*Task to carry out:* Return each line of the entries that holds the string "sera".

*Provided information:*
================

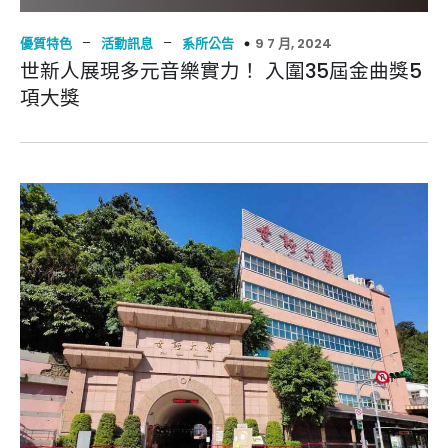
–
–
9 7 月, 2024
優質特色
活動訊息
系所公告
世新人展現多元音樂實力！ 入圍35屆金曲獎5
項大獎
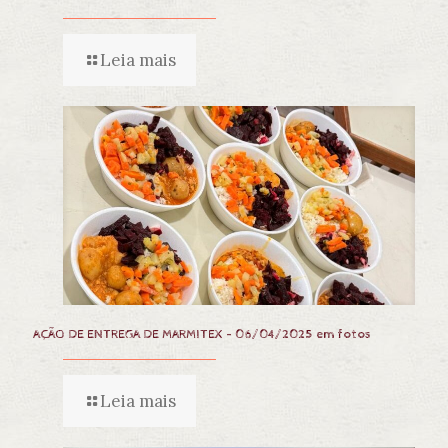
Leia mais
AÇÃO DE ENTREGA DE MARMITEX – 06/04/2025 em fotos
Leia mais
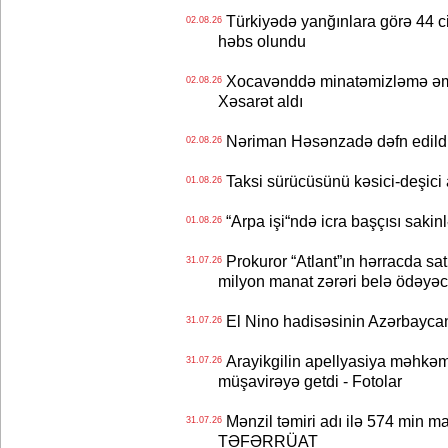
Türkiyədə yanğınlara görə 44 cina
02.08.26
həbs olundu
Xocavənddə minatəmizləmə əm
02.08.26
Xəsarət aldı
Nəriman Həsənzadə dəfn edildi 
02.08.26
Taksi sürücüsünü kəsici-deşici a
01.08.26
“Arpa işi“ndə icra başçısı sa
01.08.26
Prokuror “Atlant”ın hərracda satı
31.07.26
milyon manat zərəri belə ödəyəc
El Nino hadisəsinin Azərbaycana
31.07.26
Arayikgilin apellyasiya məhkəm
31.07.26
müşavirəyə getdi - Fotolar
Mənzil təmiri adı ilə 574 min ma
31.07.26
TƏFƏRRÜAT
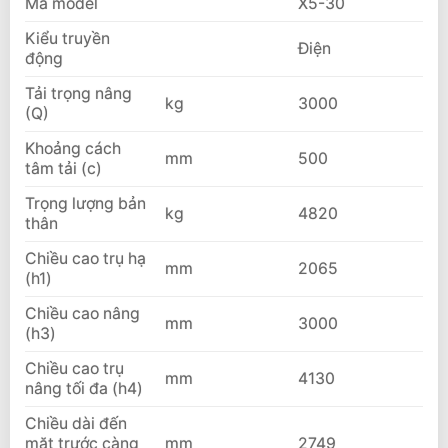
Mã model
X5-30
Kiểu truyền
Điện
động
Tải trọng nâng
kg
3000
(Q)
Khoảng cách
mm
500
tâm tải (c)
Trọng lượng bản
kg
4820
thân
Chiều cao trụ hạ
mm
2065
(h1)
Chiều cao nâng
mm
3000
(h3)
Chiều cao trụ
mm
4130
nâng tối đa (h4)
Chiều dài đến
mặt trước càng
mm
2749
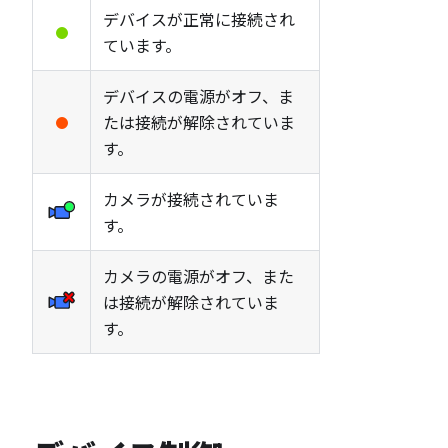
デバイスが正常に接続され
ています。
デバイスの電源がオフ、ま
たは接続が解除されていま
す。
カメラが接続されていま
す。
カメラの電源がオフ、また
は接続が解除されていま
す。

================

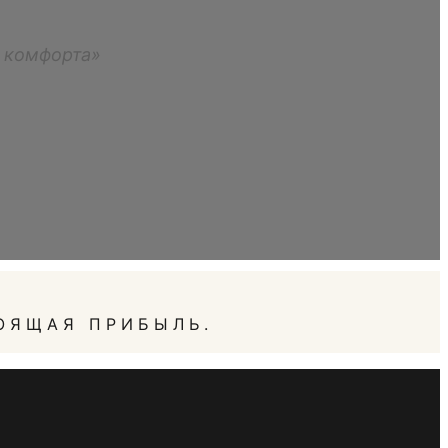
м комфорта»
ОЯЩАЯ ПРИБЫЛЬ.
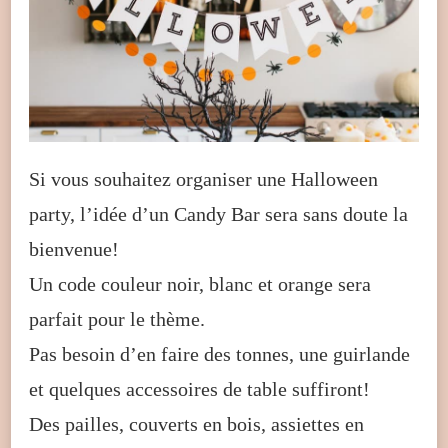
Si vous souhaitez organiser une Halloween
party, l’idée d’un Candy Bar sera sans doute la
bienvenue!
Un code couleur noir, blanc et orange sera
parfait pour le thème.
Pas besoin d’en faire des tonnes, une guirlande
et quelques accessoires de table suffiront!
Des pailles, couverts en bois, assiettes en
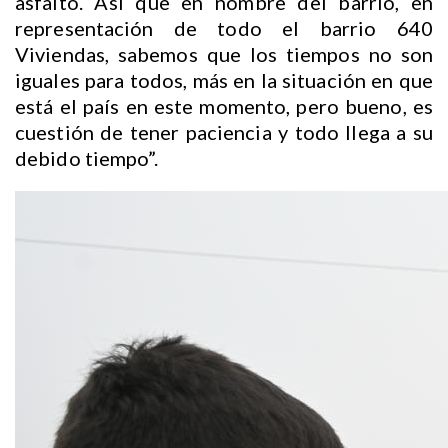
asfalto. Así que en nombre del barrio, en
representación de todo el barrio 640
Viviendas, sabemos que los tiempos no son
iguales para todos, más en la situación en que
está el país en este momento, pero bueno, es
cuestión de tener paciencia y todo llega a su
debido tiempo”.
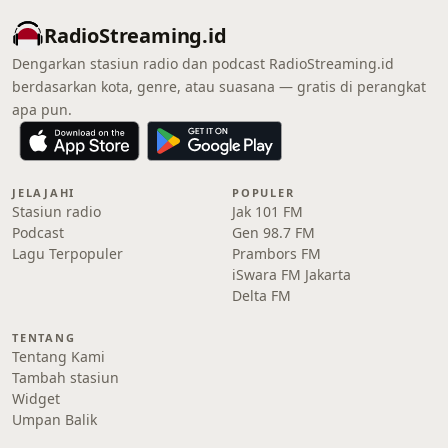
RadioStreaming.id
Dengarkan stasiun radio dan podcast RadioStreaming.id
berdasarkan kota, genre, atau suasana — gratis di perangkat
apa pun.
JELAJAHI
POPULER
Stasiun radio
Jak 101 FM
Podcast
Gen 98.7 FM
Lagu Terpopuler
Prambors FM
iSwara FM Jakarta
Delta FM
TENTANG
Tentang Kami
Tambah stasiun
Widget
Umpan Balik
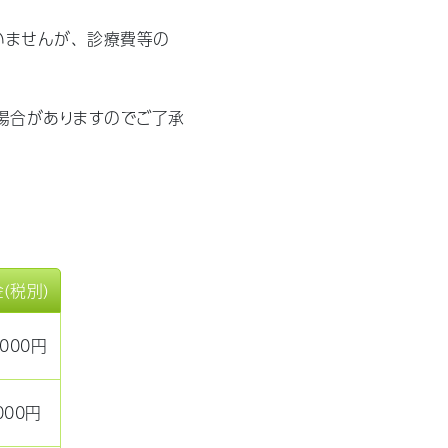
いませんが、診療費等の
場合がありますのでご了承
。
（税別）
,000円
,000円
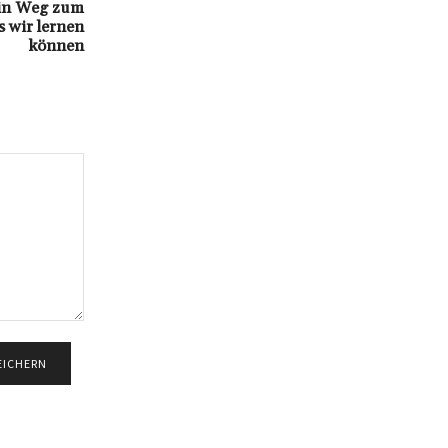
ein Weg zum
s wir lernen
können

================

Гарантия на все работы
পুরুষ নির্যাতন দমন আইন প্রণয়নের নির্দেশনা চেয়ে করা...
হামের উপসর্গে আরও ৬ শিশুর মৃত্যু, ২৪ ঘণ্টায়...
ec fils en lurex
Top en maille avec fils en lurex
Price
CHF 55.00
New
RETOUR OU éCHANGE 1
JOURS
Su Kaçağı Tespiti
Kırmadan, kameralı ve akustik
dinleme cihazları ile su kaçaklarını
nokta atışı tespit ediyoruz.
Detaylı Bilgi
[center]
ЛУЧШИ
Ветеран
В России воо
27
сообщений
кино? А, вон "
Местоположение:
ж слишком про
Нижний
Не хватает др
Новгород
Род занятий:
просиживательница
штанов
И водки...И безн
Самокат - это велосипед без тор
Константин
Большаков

================

*Task result:*
party, l’idée d’un Candy Bar sera sans doute la
Un code couleur noir, blanc et orange sera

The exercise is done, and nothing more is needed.